Concluímos, pois, o sintagma como um escalonamento de plexos entre os objetos,
de azos a formar uma estrutura correspondente. Dividem-se os plexos em parataxe
(coordenação) e em hipotaxe (subordinação). O primeiro (parataxe), diz respeito
à coordenação entre os objetos. O liame desse conectivo não tem o condão de
gerar a dependência de um em relação ao outro, mas o de preservar a
independência. Parataxe significa, igualmente, correr ao lado de; por sua vez,
a hipotaxe significa dependência de um em relação ao outro, por sorte que o
acessório segue a fundação do principal.

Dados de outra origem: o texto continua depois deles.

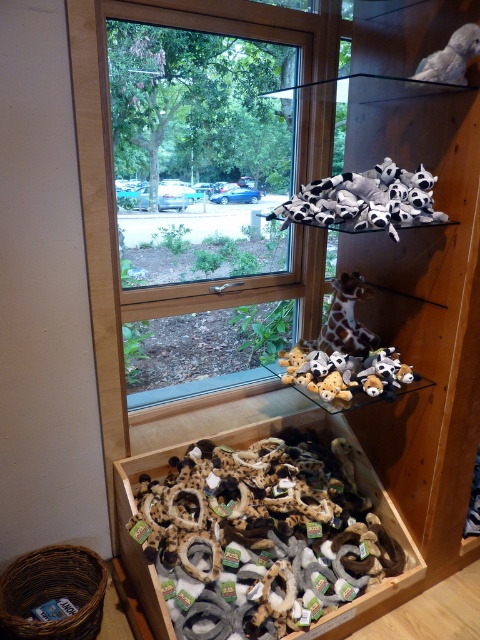 Question: Is the position of soft plush toys at lower center more distant than that of white plush toy at upper right?

Choices:
 (A) no
 (B) yes

Answer: (B)

Question: Which object is the closest to the white plush toy at upper right?

Choices:
 (A) black plush toys at upper center
 (B) soft plush toys at center
 (C) soft plush toys at lower center
 (D) clear glass window at upper center

Answer: (A)

Question: Is clear glass window at upper center smaller than black plush toys at upper center?

Choices:
 (A) yes
 (B) no

Answer: (B)

Question: Is clear glass window at upper center to the left of black plush toys at upper center from the viewer's perspective?

Choices:
 (A) no
 (B) yes

Answer: (B)

Question: Estimate the real-world distances between objects in this image. Which object is closer to the clear glass window at upper center?

Choices:
 (A) white plush toy at upper right
 (B) soft plush toys at center

Answer: (B)

Question: Which of the following is the closest to the observer?

Choices:
 (A) (309, 372)
 (B) (208, 600)

Answer: (B) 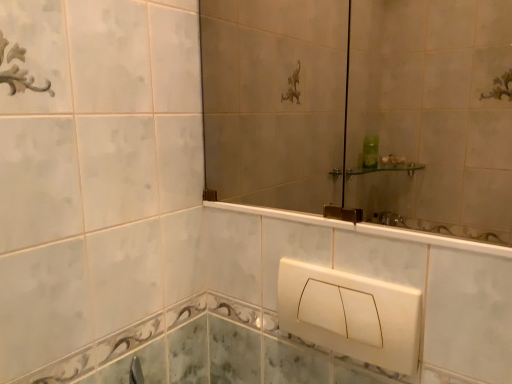 Question: From the image's perspective, relative to matte glass mirror at upper center, is white plastic toilet cover at lower center above or below?

Choices:
 (A) below
 (B) above

Answer: (A)

Question: Considering the relative positions of white plastic toilet cover at lower center and matte glass mirror at upper center in the image provided, is white plastic toilet cover at lower center to the left or to the right of matte glass mirror at upper center?

Choices:
 (A) left
 (B) right

Answer: (B)

Question: Would you say white plastic toilet cover at lower center is inside or outside matte glass mirror at upper center?

Choices:
 (A) outside
 (B) inside

Answer: (A)

Question: Is point (212, 190) positioned closer to the camera than point (389, 322)?

Choices:
 (A) farther
 (B) closer

Answer: (A)

Question: Is matte glass mirror at upper center inside or outside of white plastic toilet cover at lower center?

Choices:
 (A) outside
 (B) inside

Answer: (A)

Question: Considering their positions, is matte glass mirror at upper center located in front of or behind white plastic toilet cover at lower center?

Choices:
 (A) behind
 (B) front

Answer: (B)

Question: From the image's perspective, is matte glass mirror at upper center positioned above or below white plastic toilet cover at lower center?

Choices:
 (A) above
 (B) below

Answer: (A) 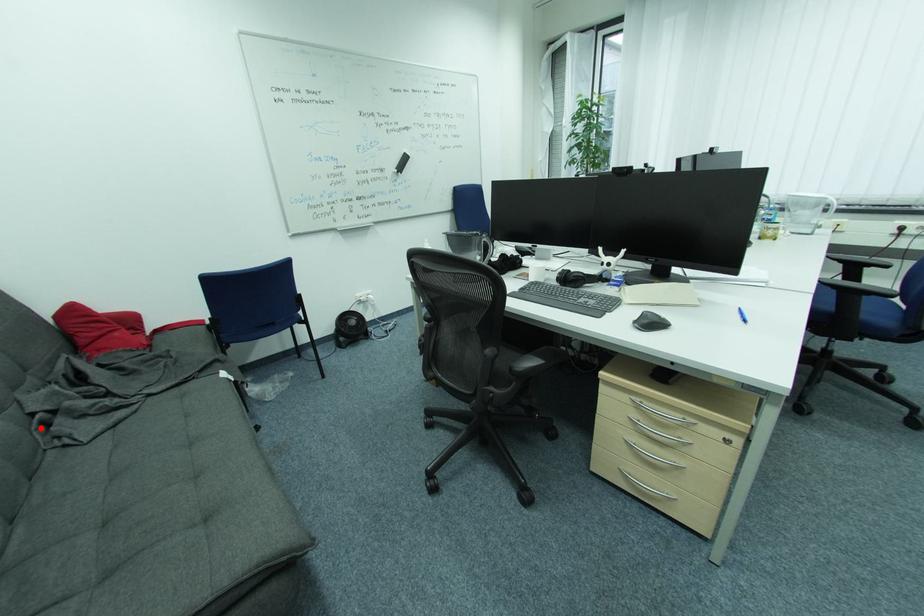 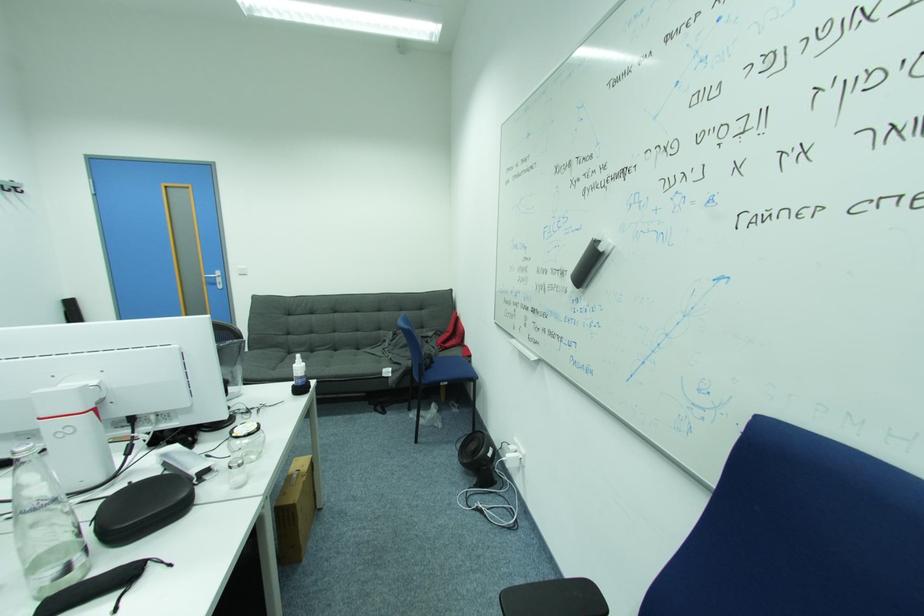 Where in the second image is the point corresponding to the highlighted location from the first image?

(388, 341) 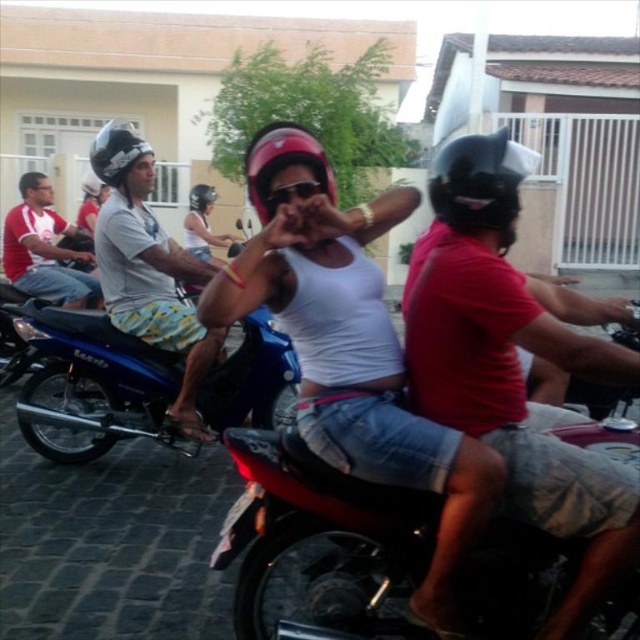 Who is positioned more to the right, pink matte helmet at center or brushed metal helmet at center?

From the viewer's perspective, pink matte helmet at center appears more on the right side.

Locate an element on the screen. This screenshot has height=640, width=640. pink matte helmet at center is located at coordinates (282, 163).

The width and height of the screenshot is (640, 640). What do you see at coordinates (282, 163) in the screenshot?
I see `pink matte helmet at center` at bounding box center [282, 163].

Find the location of `pink matte helmet at center`. pink matte helmet at center is located at coordinates (282, 163).

Image resolution: width=640 pixels, height=640 pixels. I want to click on white matte tank top at center, so click(353, 353).

Between point (333, 275) and point (97, 218), which one is positioned behind?

The point (97, 218) is behind.

Where is `white matte tank top at center`? The height and width of the screenshot is (640, 640). white matte tank top at center is located at coordinates (353, 353).

Locate an element on the screen. Image resolution: width=640 pixels, height=640 pixels. white matte tank top at center is located at coordinates (x=353, y=353).

Who is more distant from viewer, (198, 209) or (90, 189)?

The point (198, 209) is more distant.

Which is behind, point (208, 193) or point (104, 186)?

The point (208, 193) is behind.

Find the location of `brushed metal helmet at center`. brushed metal helmet at center is located at coordinates (202, 196). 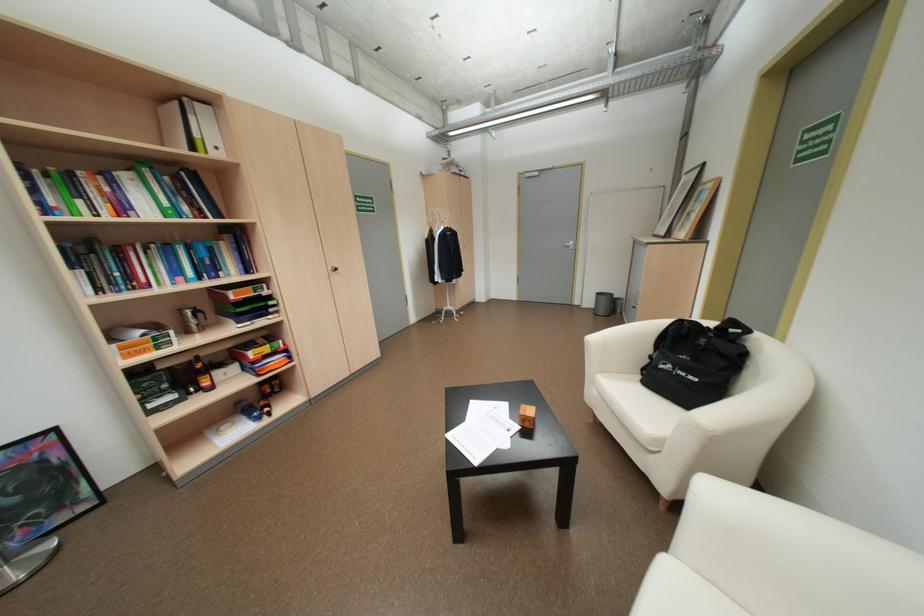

O efeito é subordinante e sua natureza
de é a de pressuposição.
Enquanto sistema de linguagem, o escalonamento das normas segue o modelo
sintático fornecido pela semiótica O Direito Positivo levanta os institutos e
ciência jurídica, por seu caráter metódico, sistematiza tal conteúdo,
buscando-se os nexos de interação, o que professa VASCONCELOS12 :
“O Direito é, pois, uma ordem normativa. Um sistema hierárquico de normas,
para empregar a expressão de Kelsen. Suas partes se integram na formação de um
todo harmônico, com interdependência de funções. Cada norma ocupa posição
inter-sistemática, única para espécie. A essa ordem, assim estruturada, denomina-se
ordenamento jurídico”.
Sensível aos possíveis paradoxos como o de Russel13 , e sendo
impossível resolvê-los pelos critérios acima expostos, o matemático Louis
Hjelmslev acrescentou um terceiro liame que é denominado interdependência. Por
interdependência entendemos a mútua subordinação entre o continente e o
conteúdo, já que um é dotado da natureza intrínseca da do outro.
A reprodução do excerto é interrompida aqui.